Widerstand aus Osteuropa
Vor allem östliche Mitgliedsstaaten fürchten jetzt um Aufträge für ihre Spediteure, die ihre Fracht bisher noch oft viel billiger durch Europa fahren können als etwa ihre deutschen und französischen Kollegen. Polens Verkehrsminister Andrej Adamczyk war nicht zufrieden: „Es gibt noch Verhandlungsspielraum.“ Der ungarische Vertreter, Tibor Stelbaczkys, kritisierte das Ergebnis als „eindeutig protektionistisch“ und warnte vor Jobverlusten ungarischer Fernfahrer. Dem widersprach Bundesverkehrsminister Andreas Scheuer (CSU). Gerade der Speditionssektor östlicher Länder sei in den vergangenen Jahren stark gewachsen. Es brauche nun „einen Ausgleich zwischen sozial und wirtschaftlich“.
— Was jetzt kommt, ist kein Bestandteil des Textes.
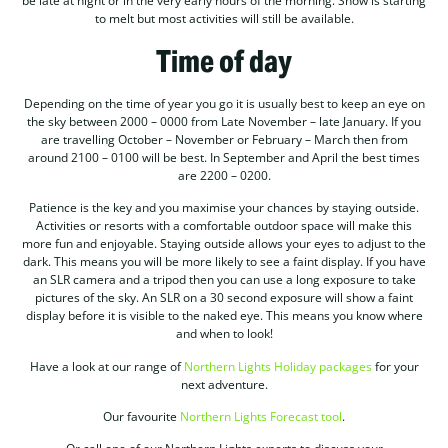
be late at night or in the very early hours of the morning. Snow is starting
to melt but most activities will still be available.
Time of day
Depending on the time of year you go it is usually best to keep an eye on
the sky between 2000 – 0000 from Late November – late January. If you
are travelling October – November or February – March then from
around 2100 – 0100 will be best. In September and April the best times
are 2200 – 0200.
Patience is the key and you maximise your chances by staying outside.
Activities or resorts with a comfortable outdoor space will make this
more fun and enjoyable. Staying outside allows your eyes to adjust to the
dark. This means you will be more likely to see a faint display. If you have
an SLR camera and a tripod then you can use a long exposure to take
pictures of the sky. An SLR on a 30 second exposure will show a faint
display before it is visible to the naked eye. This means you know where
and when to look!
Have a look at our range of
Northern Lights Holiday packages
for your
next adventure.
Our favourite
Northern Lights Forecast tool
.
Deutschland, Frankreich, Österreich und andere EU-Länder wollten sich mit den bisherigen Arbeitsbedingungen nicht abfinden. Und auch nicht mit Billigkonkurrenz. Um Lohn- und Sozialdumping bei entsandten Arbeitern vorzubeugen, hatte die EU bereits im Mai eine Reform der Entsenderichtlinie abschließend verabschiedet. Der Transportsektor war dabei aber zunächst ausgeklammert worden. Diese Ausnahme soll nun nur noch beim reinen Import-, Exportgeschäft Bestand haben.